Abstract

The physical mechanisms behind cluster formation during quenching and aging of age-hardening metallic alloys are poorly understood based on classical nucleation and growth theories, especially in multicomponent alloys with supersaturated vacancies and fast-diffusing solute atoms. Here, solute clustering in an Al–Mg–Zn alloy during quenching immediately after high-temperature (800 K) solution treatment is modeled with a newly developed kinetic Monte Carlo (kMC) framework. This includes accurate surrogate models trained using first-principles-calculated data to predict vacancy migration energetics on the fly as functions of local lattice occupations.

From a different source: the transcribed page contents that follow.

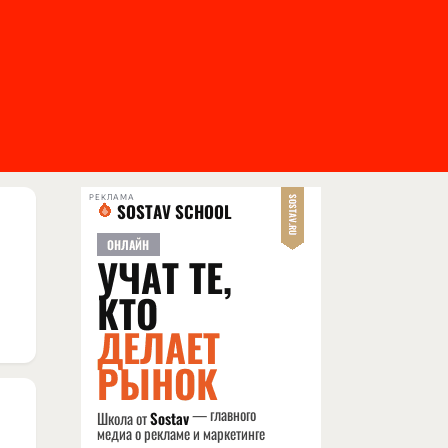
РЕКЛАМА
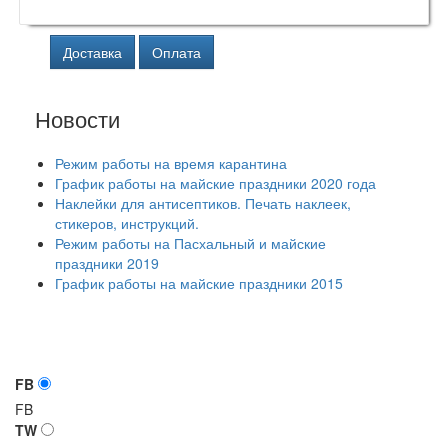
Доставка
Оплата
Новости
Режим работы на время карантина
График работы на майские праздники 2020 года
Наклейки для антисептиков. Печать наклеек,
стикеров, инструкций.
Режим работы на Пасхальный и майские
праздники 2019
График работы на майские праздники 2015
FB
FB
TW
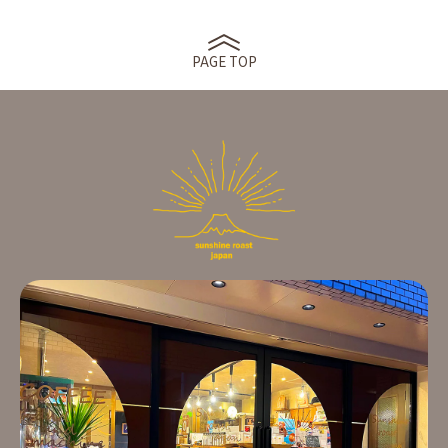
PAGE TOP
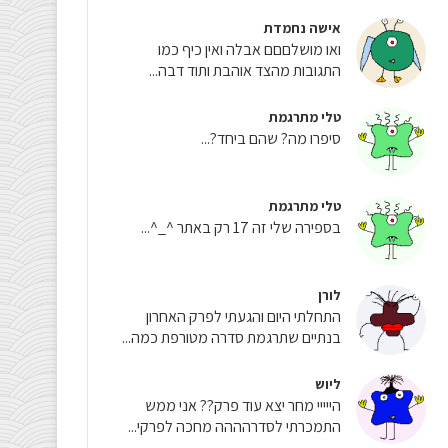
אישה נחמדת
ואו מושלםםם אבלה ואין כיף כמו
התגובות מהצד אוהבת ותוד דבה...
טלי מתרגמת
סיפרו מה? שהם ביחד?...
טלי מתרגמת
בספירה שלי זה 17 רק באתר ^_^...
לורן
התחלתי היום והגעתי לפרק האחרון
בנתיים שתרגמת סדרה מטורפת כמה...
ליוש
הייייי מחר יצא עוד פרק?? אני ממש
התמכרתי לסדרהההה מחכה לפרקי...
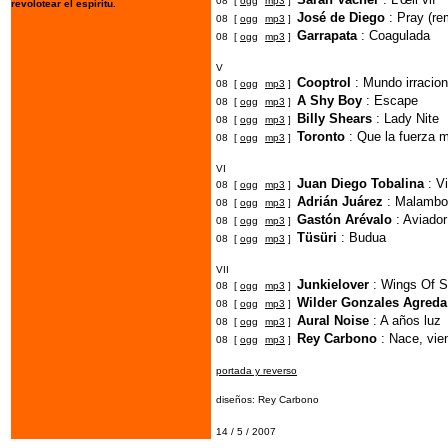
08 [
ogg
mp3
]
revolotear el espíritu.
José de Diego
: Pray (re
08 [
ogg
mp3
]
Garrapata
: Coagulada
08 [
ogg
mp3
]
V
Cooptrol
: Mundo irracion
08 [
ogg
mp3
]
A Shy Boy
: Escape
08 [
ogg
mp3
]
Billy Shears
: Lady Nite
08 [
ogg
mp3
]
Toronto
: Que la fuerza
08 [
ogg
mp3
]
VI
Juan Diego Tobalina
: Vi
08 [
ogg
mp3
]
Adrián Juárez
: Malambo
08 [
ogg
mp3
]
Gastón Arévalo
: Aviador
08 [
ogg
mp3
]
Tüsüri
: Budua
08 [
ogg
mp3
]
VII
Junkielover
: Wings Of S
08 [
ogg
mp3
]
Wilder Gonzales Agreda
08 [
ogg
mp3
]
Aural Noise
: A años luz
08 [
ogg
mp3
]
Rey Carbono
: Nace, vie
08 [
ogg
mp3
]
portada y reverso
diseños: Rey Carbono
14 / 5 / 2007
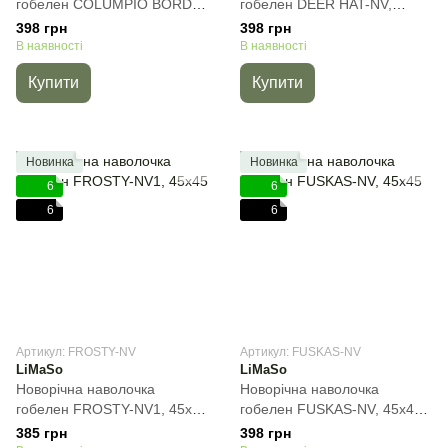
гобелен COLUMPIO BORDE-
гобелен DEER HAT-NV,
NV1, 45х45 см
45х45 см
398 грн
398 грн
В наявності
В наявності
Купити
Купити
Новинка
Новинка
6
6
6
6
Артикул: FROSTY-NV
Артикул: FUSKAS-NV
LiMaSo
LiMaSo
Новорічна наволочка
Новорічна наволочка
гобелен FROSTY-NV1, 45х45
гобелен FUSKAS-NV, 45х45
см
см
385 грн
398 грн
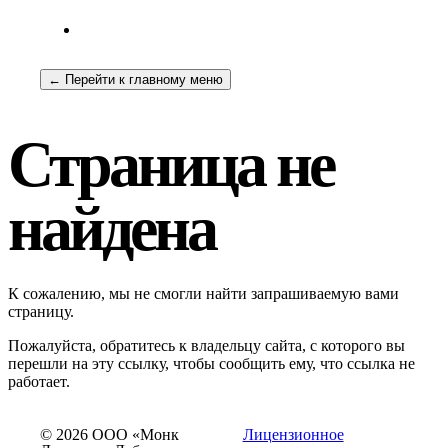
← Перейти к главному меню
Страница не
найдена
К сожалению, мы не смогли найти запрашиваемую вами
страницу.
Пожалуйста, обратитесь к владельцу сайта, с которого вы
перешли на эту ссылку, чтобы сообщить ему, что ссылка не
работает.
© 2026 ООО «Монк
Лицензионное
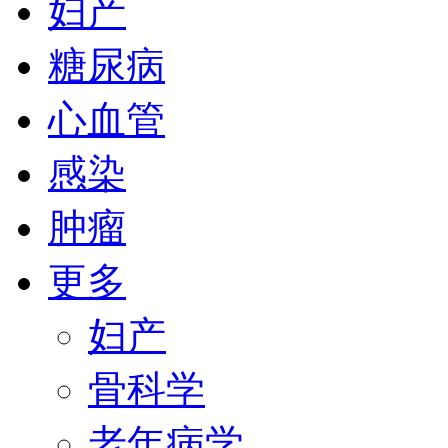
妇产
糖尿病
心血管
感染
肿瘤
更多
妇产
骨科学
老年病学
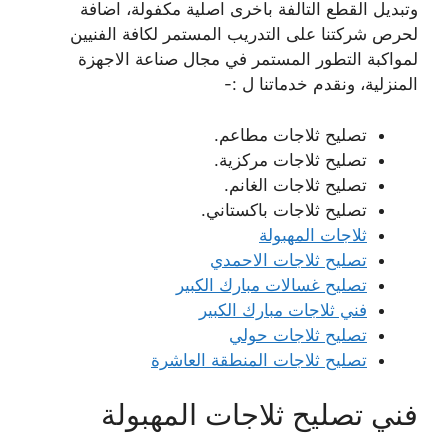
وتبديل القطع التالفة باخرى اصلية مكفولة، اضافة
لحرص شركتنا على التدريب المستمر لكافة الفنيين
لمواكبة التطور المستمر في مجال صناعة الاجهزة
المنزلية، ونقدم خدماتنا ل :-
تصليح ثلاجات مطاعم.
تصليح ثلاجات مركزية.
تصليح ثلاجات الغانم.
تصليح ثلاجات باكستاني.
ثلاجات المهبولة
تصليح ثلاجات الاحمدي
تصليح غسالات مبارك الكبير
فني ثلاجات مبارك الكبير
تصليح ثلاجات حولي
تصليح ثلاجات المنطقة العاشرة
فني تصليح ثلاجات المهبولة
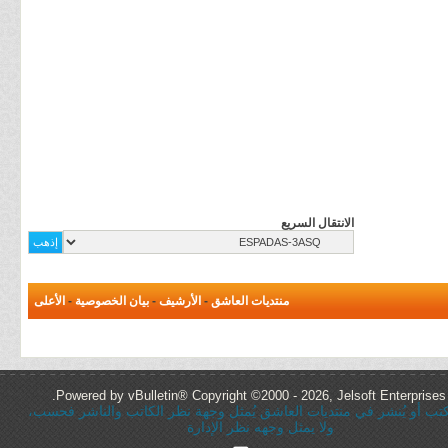
الانتقال السريع
منتديات العاشق
-
الأرشيف
-
بيان الخصوصية
-
الأعلى
Powered by vBulletin® Copyright ©2000 - 2026, Jelsoft Enterprises 
ُكتب أو يُنشر في منتديات العاشق يُمثل وجهة نظر الكاتب والناشر فحسب،
ولا يمثل وجهه نظر الإدارة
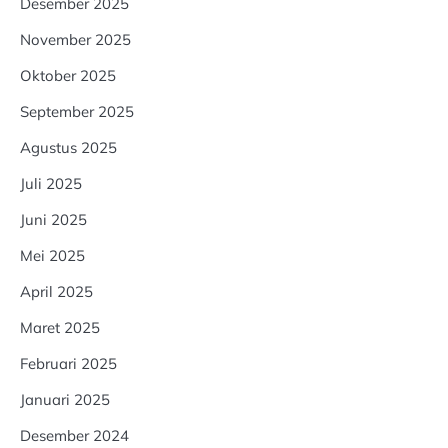
Desember 2025
November 2025
Oktober 2025
September 2025
Agustus 2025
Juli 2025
Juni 2025
Mei 2025
April 2025
Maret 2025
Februari 2025
Januari 2025
Desember 2024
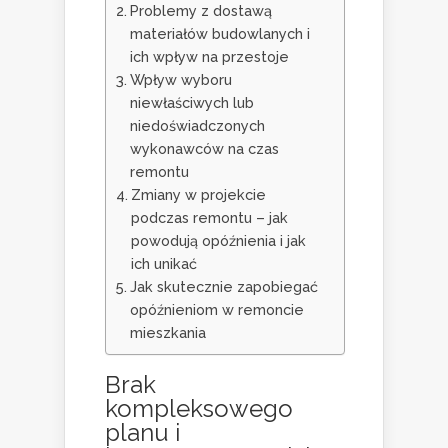
Problemy z dostawą
materiałów budowlanych i
ich wpływ na przestoje
Wpływ wyboru
niewłaściwych lub
niedoświadczonych
wykonawców na czas
remontu
Zmiany w projekcie
podczas remontu – jak
powodują opóźnienia i jak
ich unikać
Jak skutecznie zapobiegać
opóźnieniom w remoncie
mieszkania
Brak
kompleksowego
planu i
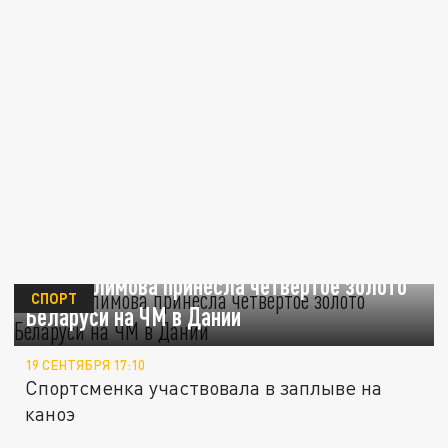
Ольга Климова принесла четвертое золото
СПОРТ
Беларуси на ЧМ в Дании
19 СЕНТЯБРЯ 17:10
Спортсменка участвовала в заплыве на
каноэ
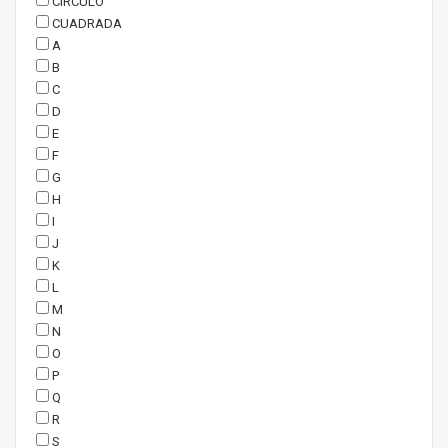
CIRCULO
CUADRADA
A
B
C
D
E
F
G
H
I
J
K
L
M
N
O
P
Q
R
S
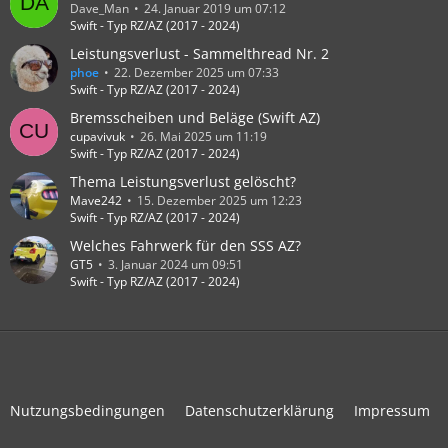
Dave_Man
24. Januar 2019 um 07:12
Swift - Typ RZ/AZ (2017 - 2024)
Leistungsverlust - Sammelthread Nr. 2
phoe
22. Dezember 2025 um 07:33
Swift - Typ RZ/AZ (2017 - 2024)
Bremsscheiben und Beläge (Swift AZ)
cupavivuk
26. Mai 2025 um 11:19
Swift - Typ RZ/AZ (2017 - 2024)
Thema Leistungsverlust gelöscht?
Mave242
15. Dezember 2025 um 12:23
Swift - Typ RZ/AZ (2017 - 2024)
Welches Fahrwerk für den SSS AZ?
GT5
3. Januar 2024 um 09:51
Swift - Typ RZ/AZ (2017 - 2024)
Nutzungsbedingungen
Datenschutzerklärung
Impressum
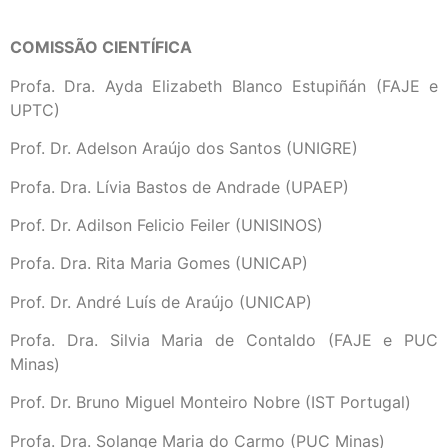
COMISSÃO CIENTÍFICA
Profa. Dra. Ayda Elizabeth Blanco Estupiñán (FAJE e
UPTC)
Prof. Dr. Adelson Araújo dos Santos (UNIGRE)
Profa. Dra. Lívia Bastos de Andrade (UPAEP)
Prof. Dr. Adilson Felicio Feiler (UNISINOS)
Profa. Dra. Rita Maria Gomes (UNICAP)
Prof. Dr. André Luís de Araújo (UNICAP)
Profa. Dra. Silvia Maria de Contaldo (FAJE e PUC
Minas)
Prof. Dr. Bruno Miguel Monteiro Nobre (IST Portugal)
Profa. Dra. Solange Maria do Carmo (PUC Minas)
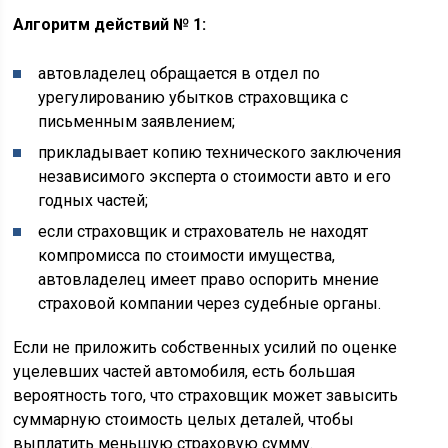
Алгоритм действий № 1:
автовладелец обращается в отдел по
урегулированию убытков страховщика с
письменным заявлением;
прикладывает копию технического заключения
независимого эксперта о стоимости авто и его
годных частей;
если страховщик и страхователь не находят
компромисса по стоимости имущества,
автовладелец имеет право оспорить мнение
страховой компании через судебные органы.
Если не приложить собственных усилий по оценке
уцелевших частей автомобиля, есть большая
вероятность того, что страховщик может завысить
суммарную стоимость целых деталей, чтобы
выплатить меньшую страховую сумму.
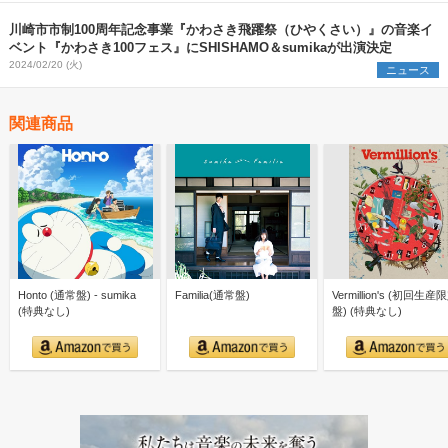
川崎市市制100周年記念事業『かわさき飛躍祭（ひやくさい）』の音楽イ
ベント『かわさき100フェス』にSHISHAMO＆sumikaが出演決定
2024/02/20 (火)
ニュース
関連商品
Honto (通常盤) - sumika
Familia(通常盤)
Vermillion's (初回生産
(特典なし)
盤) (特典なし)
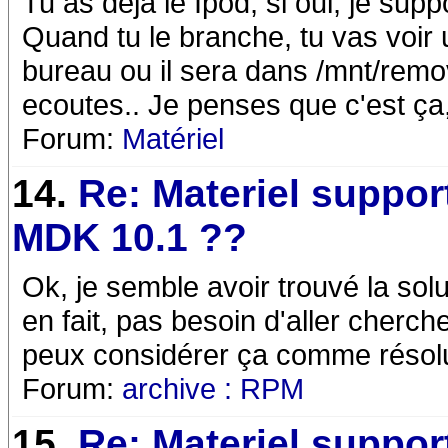
Tu as déjà le Ipod, si oui, je su
Quand tu le branche, tu vas voir 
bureau ou il sera dans /mnt/remo
ecoutes.. Je penses que c'est ça, 
Forum:
Matériel
14.
Re: Materiel suppor
MDK 10.1 ??
Ok, je semble avoir trouvé la solu
en fait, pas besoin d'aller cherche
peux considérer ça comme résolu
Forum:
archive : RPM
15.
Re: Materiel suppor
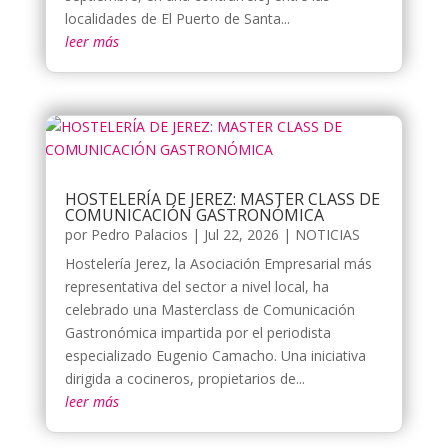
localidades de El Puerto de Santa...
leer más
HOSTELERÍA DE JEREZ: MASTER CLASS DE
COMUNICACIÓN GASTRONÓMICA
por
Pedro Palacios
|
Jul 22, 2026
|
NOTICIAS
Hostelería Jerez, la Asociación Empresarial más
representativa del sector a nivel local, ha
celebrado una Masterclass de Comunicación
Gastronómica impartida por el periodista
especializado Eugenio Camacho. Una iniciativa
dirigida a cocineros, propietarios de...
leer más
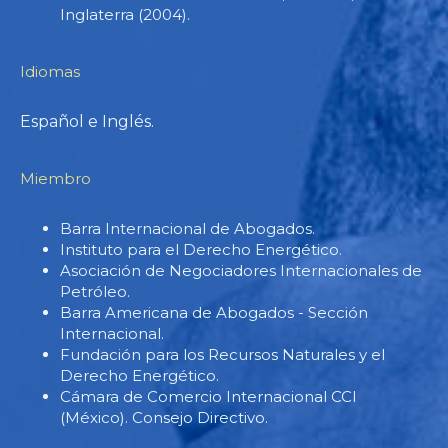
Inglaterra (2004).
Idiomas
Español e Inglés.
Miembro
Barra Internacional de Abogados.
Instituto para el Derecho Energético.
Asociación de Negociadores Internacionales de
Petróleo.
Barra Americana de Abogados - Sección
Internacional.
Fundación para los Recursos Naturales y el
Derecho Energético.
Cámara de Comercio Internacional CCI
(México). Consejo Directivo.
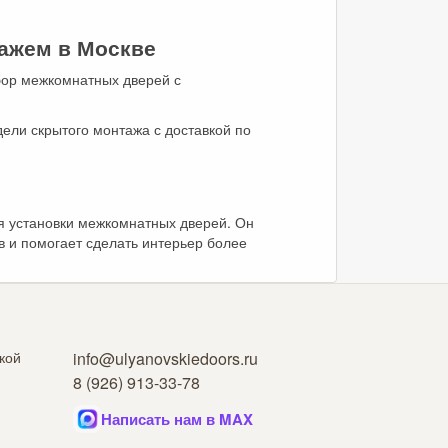
нажем в Москве
бор межкомнатных дверей с
ели скрытого монтажа с доставкой по
я установки межкомнатных дверей. Он
в и помогает сделать интерьер более
кой
info@ulyanovskiedoors.ru
8 (926) 913-33-78
Написать нам в MAX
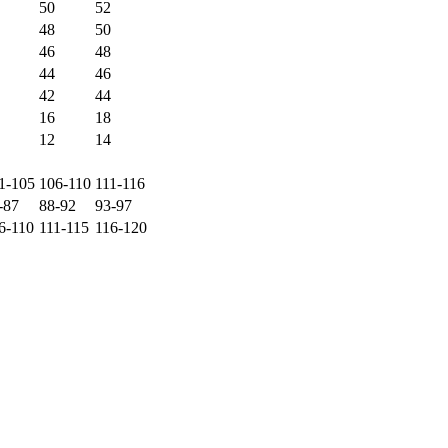
50
52
48
50
46
48
44
46
42
44
16
18
12
14
1-105
106-110
111-116
-87
88-92
93-97
6-110
111-115
116-120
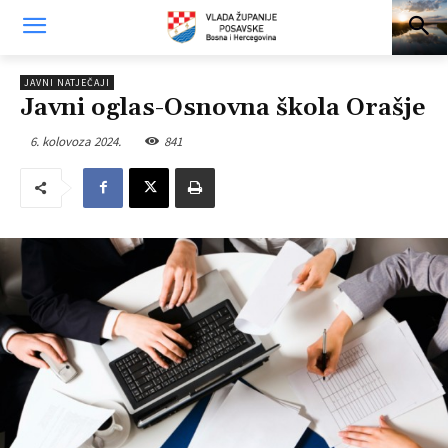
JAVNI NATJEČAJI
Javni oglas-Osnovna škola Orašje
6. kolovoza 2024.
841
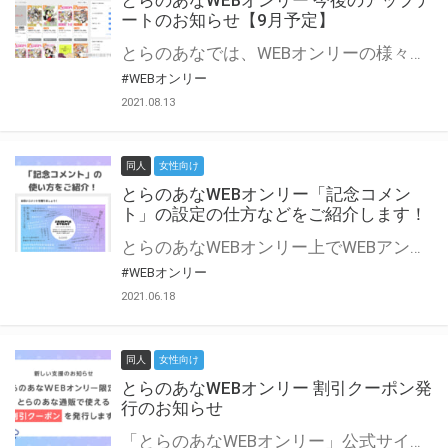
とらのあなWEBオンリー 今後のアップデ
ートのお知らせ【9月予定】
とらのあなでは、WEBオンリーの様々な支援を実施しています。 今回は2021年9月に実装を予定しているアップデート情報についてご紹介いたします。 とらのあなWEBオンリーサイトはこちら
#WEBオンリー
2021.08.13
同人
女性向け
とらのあなWEBオンリー「記念コメン
ト」の設定の仕方などをご紹介します！
とらのあなWEBオンリー上でWEBアンソロジーが作成できる「記念コメント」について、その使い方や作成手順を解説します！ 支援タイプを「サークル参加型」「サークル参加型・マルシェ(イベント会場)機能付き」でお申し込みいただいている主催者様はぜひご活用ください♪ とらのあなWEBオンリーサイトはこちら
#WEBオンリー
2021.06.18
同人
女性向け
とらのあなWEBオンリー 割引クーポン発
行のお知らせ
「とらのあなWEBオンリー」公式サイトでとらのあな通販の「割引クーポン」を配布中！ イベントごとに開催当日限定で使える割引クーポンのシリアルコードを発行します。 とらのあなWEBオンリーのページをチェックして、イベント当日にお得にお買い物を楽しみましょう♪ ※本キャンペーンは予告なく終了する場合がございます。 とらのあなWEBオンリーサイトはこちら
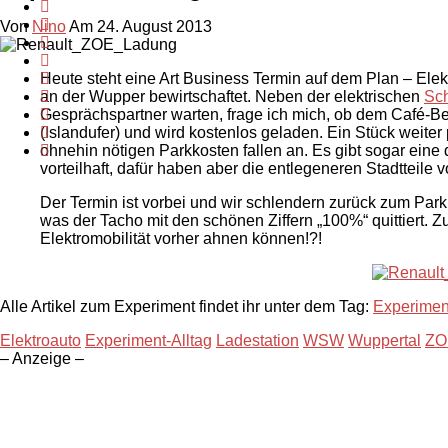
Von
Nino
Am 24. August 2013
Heute steht eine Art Business Termin auf dem Plan – Elek
an der Wupper bewirtschaftet. Neben der elektrischen
Sc
Gesprächspartner warten, frage ich mich, ob dem Café-Be
(Islandufer) und wird kostenlos geladen. Ein Stück weite
ohnehin nötigen Parkkosten fallen an. Es gibt sogar eine 
vorteilhaft, dafür haben aber die entlegeneren Stadtteil
Der Termin ist vorbei und wir schlendern zurück zum Par
was der Tacho mit den schönen Ziffern „100%“ quittiert. Zur
Elektromobilität vorher ahnen können!?!
Alle Artikel zum Experiment findet ihr unter dem Tag:
Experiment
Elektroauto
Experiment-Alltag
Ladestation
WSW
Wuppertal
ZO
– Anzeige –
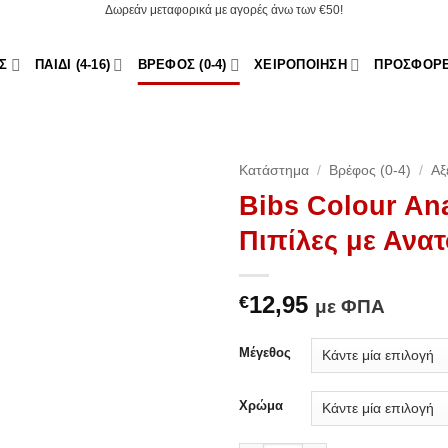
Δωρεάν μεταφορικά με αγορές άνω των €50!
Σ
ΠΑΙΔΊ (4-16)
ΒΡΈΦΟΣ (0-4)
ΧΕΙΡΟΠΟΊΗΣΗ
ΠΡΟΣΦΟΡ
Κατάστημα
/
Βρέφος (0-4)
/
Αξ
Bibs Colour An
Add to
Πιπίλες με Ανα
Wishlist
12,95
€
με ΦΠΑ
Μέγεθος
Χρώμα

First, kMC simulations at constant aging temperatures revealed that temporal evolution of the number, sizes, and compositions of solute clusters change with aging temperature. Such changes are consistent with our analyses based on classical nucleation theory (CNT) and Monte Carlo simulations. Second, the kMC algorithm was revised for simulating quenching processes by iteratively updating the kMC temperature based on simulated cooling rate profiles. These quenching simulations show that rapid solute clustering mainly occurs from ∼600 to ∼400 K during cooling. Below ∼400 K, the clustering is suppressed to a steady state because vacancies are trapped by stable clusters with sizes of ∼2 nm and high magnitudes of formation energies. The configurations of these steady-state clusters closely resemble the solute clusters we observed experimentally in 7XXX series Al–Mg–Zn-based alloy samples immediately after quenching. A two-stage vacancy trapping mechanism revealed in our simulations can provide physical guidance to tune precipitation kinetics during natural and artificial aging.